Hello @ramz,
So I think the idea about your message is that, when we used “StandardScalar”, we only “fit_transform” the training set, and only “transform” the other sets and never “refit” to them. However, when we used “PolynomialFeatures”, we had “fit_transform” both the training set and the other sets. Therefore, it can make us feel that the way we used “StandardScalar” and “PolynomialFeatures” were inconsistent.
If my summary is right, then:
-
first, let’s consolidate this: we can only fit the “StandardScalar” to the training set, because it learns parameters and we want to reuse those parameters in transforming the other sets.
-
however, it’s fine to fit a new “PolynomialFeatures” to a set each time, because it does NOT learn any parameter. Its transformation behavior is solely determined by the arguments when you call it, i.e.
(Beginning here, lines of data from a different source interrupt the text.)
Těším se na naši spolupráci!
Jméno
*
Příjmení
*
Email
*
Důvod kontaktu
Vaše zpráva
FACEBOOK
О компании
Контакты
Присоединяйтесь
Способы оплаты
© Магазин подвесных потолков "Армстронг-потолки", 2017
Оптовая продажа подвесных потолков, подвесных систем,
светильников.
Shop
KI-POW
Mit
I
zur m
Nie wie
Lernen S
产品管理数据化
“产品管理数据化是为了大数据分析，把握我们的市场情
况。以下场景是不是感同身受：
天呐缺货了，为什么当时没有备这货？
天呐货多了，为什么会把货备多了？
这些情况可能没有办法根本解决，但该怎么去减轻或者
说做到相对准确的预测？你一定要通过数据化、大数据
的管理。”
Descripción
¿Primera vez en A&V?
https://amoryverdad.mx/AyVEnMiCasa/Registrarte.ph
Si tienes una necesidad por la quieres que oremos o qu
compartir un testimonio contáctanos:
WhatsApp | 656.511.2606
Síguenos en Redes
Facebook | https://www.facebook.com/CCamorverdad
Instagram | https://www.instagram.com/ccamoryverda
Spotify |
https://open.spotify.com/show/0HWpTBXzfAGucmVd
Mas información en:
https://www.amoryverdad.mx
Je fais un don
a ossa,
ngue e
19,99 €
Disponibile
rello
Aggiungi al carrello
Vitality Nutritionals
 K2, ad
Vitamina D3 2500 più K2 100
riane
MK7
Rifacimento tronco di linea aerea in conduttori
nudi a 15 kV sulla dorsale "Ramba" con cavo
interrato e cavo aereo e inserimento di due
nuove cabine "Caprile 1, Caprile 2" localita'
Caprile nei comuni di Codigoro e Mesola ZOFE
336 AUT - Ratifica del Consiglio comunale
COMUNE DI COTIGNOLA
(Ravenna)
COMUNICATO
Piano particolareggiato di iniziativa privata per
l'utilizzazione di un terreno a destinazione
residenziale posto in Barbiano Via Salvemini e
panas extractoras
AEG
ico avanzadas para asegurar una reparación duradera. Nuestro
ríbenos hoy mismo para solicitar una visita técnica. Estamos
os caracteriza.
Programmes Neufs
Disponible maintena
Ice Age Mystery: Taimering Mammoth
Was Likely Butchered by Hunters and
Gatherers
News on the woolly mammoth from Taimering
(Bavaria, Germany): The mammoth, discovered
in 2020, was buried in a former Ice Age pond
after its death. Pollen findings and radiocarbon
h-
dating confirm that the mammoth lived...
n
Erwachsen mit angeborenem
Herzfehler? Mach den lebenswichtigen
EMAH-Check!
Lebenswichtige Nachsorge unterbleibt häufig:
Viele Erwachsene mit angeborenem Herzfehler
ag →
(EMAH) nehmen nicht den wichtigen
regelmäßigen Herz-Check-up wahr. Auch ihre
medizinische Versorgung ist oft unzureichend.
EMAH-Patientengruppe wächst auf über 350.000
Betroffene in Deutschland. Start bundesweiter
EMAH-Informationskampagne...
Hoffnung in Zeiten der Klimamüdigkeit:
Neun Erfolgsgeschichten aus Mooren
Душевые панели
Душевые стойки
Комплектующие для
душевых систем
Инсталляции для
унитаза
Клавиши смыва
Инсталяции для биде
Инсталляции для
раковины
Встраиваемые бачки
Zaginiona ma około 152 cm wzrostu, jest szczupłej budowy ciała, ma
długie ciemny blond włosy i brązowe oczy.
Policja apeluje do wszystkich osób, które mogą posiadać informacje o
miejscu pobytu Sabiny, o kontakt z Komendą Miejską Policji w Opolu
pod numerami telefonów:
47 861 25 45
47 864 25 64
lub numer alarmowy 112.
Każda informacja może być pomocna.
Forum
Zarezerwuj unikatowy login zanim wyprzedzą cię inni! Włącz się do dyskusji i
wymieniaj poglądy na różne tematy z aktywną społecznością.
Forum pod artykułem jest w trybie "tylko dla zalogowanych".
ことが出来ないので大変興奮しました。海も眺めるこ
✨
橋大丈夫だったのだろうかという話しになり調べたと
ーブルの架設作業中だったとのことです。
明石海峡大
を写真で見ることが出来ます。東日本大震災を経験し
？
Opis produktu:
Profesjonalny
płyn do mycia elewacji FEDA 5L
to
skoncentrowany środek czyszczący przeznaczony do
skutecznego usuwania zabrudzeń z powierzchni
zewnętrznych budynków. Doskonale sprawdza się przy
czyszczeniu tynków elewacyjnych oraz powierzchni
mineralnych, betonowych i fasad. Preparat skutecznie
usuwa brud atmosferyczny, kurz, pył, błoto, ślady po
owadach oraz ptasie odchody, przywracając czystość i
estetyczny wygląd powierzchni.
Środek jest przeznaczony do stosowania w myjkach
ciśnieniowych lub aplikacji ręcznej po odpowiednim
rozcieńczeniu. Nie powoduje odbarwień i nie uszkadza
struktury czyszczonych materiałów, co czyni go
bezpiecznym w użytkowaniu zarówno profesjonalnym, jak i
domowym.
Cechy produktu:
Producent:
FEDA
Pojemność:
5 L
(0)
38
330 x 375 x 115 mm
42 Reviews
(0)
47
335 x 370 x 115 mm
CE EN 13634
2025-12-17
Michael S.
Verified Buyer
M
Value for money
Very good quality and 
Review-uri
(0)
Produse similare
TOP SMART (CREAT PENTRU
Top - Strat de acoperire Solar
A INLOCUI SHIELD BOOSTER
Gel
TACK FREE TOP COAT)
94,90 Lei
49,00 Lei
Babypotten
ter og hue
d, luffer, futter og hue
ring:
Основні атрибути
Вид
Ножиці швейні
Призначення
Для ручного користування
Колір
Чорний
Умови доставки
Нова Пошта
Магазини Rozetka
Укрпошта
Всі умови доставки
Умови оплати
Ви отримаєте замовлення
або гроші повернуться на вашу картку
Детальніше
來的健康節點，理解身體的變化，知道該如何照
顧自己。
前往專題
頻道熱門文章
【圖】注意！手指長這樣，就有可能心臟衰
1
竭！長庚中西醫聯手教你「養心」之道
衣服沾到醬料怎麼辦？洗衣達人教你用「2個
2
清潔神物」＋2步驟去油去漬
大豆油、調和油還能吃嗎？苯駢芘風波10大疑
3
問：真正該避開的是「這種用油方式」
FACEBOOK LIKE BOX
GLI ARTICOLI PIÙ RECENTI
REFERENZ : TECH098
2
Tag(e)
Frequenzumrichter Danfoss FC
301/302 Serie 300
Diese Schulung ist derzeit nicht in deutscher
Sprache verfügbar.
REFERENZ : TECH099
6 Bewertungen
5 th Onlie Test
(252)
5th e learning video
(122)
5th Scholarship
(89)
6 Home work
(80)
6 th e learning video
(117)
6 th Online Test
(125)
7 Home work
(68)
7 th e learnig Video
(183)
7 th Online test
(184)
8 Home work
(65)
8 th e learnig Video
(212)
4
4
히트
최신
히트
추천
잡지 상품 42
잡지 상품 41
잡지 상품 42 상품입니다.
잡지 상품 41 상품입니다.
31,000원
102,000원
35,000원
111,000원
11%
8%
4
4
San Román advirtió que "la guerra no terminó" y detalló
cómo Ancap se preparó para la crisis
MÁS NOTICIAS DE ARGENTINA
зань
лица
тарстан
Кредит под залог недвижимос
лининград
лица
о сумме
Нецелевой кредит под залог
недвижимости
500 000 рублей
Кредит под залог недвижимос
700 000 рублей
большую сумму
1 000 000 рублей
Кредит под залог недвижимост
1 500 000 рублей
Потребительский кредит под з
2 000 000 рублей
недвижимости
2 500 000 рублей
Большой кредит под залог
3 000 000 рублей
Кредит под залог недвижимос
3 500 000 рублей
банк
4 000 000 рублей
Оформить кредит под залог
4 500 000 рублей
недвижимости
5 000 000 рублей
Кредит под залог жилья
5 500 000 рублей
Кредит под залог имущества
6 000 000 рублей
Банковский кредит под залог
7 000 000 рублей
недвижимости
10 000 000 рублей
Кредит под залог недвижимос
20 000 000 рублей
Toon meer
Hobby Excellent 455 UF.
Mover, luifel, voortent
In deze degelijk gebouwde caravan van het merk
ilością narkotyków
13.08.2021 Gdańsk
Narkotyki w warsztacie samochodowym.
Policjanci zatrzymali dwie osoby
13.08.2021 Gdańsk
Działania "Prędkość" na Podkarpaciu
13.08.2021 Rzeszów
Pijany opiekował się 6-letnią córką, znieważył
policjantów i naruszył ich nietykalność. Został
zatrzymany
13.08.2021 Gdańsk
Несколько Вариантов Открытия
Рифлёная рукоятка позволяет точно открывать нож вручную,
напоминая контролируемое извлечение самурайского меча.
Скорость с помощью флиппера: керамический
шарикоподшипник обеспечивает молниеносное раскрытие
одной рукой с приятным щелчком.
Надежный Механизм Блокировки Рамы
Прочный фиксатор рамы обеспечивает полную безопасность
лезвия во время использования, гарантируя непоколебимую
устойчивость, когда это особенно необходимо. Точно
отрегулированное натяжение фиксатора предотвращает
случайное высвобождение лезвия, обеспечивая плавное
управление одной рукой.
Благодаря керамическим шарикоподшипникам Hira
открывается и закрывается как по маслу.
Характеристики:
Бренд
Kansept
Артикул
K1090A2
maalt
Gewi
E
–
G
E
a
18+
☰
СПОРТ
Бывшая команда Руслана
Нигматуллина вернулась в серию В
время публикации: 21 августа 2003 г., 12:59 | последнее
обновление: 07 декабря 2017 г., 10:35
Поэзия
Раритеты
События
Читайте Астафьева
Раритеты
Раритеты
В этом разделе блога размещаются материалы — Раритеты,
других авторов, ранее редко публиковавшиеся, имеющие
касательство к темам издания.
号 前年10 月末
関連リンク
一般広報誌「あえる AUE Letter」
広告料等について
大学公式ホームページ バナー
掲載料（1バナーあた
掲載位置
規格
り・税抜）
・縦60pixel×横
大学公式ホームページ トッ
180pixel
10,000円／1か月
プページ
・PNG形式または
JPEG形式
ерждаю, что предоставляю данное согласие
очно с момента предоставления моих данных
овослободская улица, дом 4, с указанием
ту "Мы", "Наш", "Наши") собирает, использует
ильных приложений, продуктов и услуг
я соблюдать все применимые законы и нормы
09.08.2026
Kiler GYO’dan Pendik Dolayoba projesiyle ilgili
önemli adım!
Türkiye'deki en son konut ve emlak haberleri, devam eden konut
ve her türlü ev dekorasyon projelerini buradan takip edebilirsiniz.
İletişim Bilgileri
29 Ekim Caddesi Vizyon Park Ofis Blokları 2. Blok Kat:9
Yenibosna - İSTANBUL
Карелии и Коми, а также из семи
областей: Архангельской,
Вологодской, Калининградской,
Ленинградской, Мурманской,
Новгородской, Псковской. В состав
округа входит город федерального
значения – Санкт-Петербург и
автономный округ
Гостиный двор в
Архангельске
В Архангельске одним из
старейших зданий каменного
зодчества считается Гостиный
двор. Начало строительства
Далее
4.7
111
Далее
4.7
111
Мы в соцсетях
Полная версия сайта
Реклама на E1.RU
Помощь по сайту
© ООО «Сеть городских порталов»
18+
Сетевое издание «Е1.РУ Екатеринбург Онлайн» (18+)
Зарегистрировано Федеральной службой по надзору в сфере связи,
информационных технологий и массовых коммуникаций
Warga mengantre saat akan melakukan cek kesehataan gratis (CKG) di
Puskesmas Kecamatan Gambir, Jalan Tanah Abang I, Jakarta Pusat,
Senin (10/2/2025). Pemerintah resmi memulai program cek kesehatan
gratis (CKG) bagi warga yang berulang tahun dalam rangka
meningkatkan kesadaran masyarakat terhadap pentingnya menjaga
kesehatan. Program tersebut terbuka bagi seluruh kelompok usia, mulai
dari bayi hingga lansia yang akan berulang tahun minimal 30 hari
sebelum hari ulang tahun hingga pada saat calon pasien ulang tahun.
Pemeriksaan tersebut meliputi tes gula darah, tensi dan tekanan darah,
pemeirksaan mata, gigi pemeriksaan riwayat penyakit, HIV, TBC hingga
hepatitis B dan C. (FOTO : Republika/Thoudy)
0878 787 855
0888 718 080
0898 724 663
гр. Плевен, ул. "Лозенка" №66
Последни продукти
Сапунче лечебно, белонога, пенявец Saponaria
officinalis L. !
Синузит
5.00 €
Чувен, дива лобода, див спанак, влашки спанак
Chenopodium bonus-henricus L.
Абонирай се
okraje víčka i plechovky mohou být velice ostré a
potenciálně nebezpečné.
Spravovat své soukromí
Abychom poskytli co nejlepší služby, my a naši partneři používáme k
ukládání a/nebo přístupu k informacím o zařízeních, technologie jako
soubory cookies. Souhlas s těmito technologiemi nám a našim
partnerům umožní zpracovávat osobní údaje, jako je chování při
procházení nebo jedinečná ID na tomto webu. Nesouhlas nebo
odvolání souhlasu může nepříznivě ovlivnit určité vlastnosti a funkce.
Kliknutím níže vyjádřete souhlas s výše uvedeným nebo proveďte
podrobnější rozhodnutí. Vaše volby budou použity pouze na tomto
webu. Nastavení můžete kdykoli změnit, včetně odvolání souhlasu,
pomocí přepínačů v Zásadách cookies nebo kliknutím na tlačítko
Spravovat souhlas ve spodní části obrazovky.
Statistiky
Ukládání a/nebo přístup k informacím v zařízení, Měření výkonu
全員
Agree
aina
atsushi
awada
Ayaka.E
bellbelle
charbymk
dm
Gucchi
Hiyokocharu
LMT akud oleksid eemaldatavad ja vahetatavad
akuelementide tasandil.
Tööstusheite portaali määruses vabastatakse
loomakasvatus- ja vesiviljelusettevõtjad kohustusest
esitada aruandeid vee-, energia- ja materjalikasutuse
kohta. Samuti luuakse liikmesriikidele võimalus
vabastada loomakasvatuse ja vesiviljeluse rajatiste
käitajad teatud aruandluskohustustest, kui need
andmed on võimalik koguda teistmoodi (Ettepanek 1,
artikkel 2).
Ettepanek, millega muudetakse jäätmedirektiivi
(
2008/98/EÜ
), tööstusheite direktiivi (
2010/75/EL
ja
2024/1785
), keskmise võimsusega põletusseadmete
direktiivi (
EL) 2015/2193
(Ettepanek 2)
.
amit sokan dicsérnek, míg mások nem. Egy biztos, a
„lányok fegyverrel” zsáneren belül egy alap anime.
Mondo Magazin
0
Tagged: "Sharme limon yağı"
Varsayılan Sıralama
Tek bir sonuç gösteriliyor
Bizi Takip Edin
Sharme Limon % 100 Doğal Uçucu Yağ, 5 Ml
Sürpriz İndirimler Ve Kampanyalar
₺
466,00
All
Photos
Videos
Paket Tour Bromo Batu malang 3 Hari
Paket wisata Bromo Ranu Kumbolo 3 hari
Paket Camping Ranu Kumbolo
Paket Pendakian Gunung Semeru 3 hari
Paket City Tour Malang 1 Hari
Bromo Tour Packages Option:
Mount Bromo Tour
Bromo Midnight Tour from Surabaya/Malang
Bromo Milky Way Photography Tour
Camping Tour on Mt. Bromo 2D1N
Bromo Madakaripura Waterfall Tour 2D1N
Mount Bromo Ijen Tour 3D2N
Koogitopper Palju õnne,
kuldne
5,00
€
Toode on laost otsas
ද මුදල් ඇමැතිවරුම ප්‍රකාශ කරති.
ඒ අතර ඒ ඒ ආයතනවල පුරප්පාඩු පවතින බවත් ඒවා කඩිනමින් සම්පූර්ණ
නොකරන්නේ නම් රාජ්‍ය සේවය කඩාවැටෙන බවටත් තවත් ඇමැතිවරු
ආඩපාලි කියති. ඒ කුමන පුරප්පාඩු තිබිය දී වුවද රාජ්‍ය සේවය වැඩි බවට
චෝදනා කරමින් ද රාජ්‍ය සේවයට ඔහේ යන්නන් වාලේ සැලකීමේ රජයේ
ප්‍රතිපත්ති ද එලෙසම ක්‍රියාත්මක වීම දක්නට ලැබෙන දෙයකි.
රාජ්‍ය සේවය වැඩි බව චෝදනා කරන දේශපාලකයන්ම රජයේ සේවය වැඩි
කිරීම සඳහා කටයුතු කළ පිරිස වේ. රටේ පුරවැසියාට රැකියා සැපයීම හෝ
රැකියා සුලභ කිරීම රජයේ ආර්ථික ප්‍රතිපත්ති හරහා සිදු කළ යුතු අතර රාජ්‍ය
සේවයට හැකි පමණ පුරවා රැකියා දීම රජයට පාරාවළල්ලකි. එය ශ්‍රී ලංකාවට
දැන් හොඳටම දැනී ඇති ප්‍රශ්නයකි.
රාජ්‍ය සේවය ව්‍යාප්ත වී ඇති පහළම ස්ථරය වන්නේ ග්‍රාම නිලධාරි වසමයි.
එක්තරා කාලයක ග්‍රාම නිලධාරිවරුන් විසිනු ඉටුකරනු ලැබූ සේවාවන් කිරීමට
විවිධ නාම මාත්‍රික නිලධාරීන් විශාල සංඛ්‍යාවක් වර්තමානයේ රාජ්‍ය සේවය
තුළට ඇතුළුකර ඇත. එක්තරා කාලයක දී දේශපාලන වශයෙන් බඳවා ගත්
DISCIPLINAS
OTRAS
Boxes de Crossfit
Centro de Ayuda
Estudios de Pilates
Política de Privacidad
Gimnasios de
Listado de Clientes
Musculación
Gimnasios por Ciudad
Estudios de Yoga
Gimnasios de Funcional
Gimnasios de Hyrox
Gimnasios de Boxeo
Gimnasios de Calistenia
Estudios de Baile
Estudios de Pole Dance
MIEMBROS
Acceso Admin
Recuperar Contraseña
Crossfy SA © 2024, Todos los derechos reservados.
(degree, include_bias=False)
. Therefore, as long as the arguments are the same, whether you fit a new “PolynomialFeatures” to a set each time, or you transform a set with the one previously fitted on the training set, the final outcome won’t change. You can verify this easily. -
Having said that the final outcome won’t change which means that we have a choice, will I use “PolynomialFeatures” like the current way in the lab OR like the way the lab uses “StandardScalar”? My choice is the latter.
Therefore, if we understand what “StandardScalar” and “PolynomialFeatures” rely on to do their transformations, we will realize that the way the lab uses them won’t cause any trouble. Moreover, if it is our practice to fit once and only transform later, then sticking to that practice won’t change the lab’s outcome either.
Cheers,
Raymond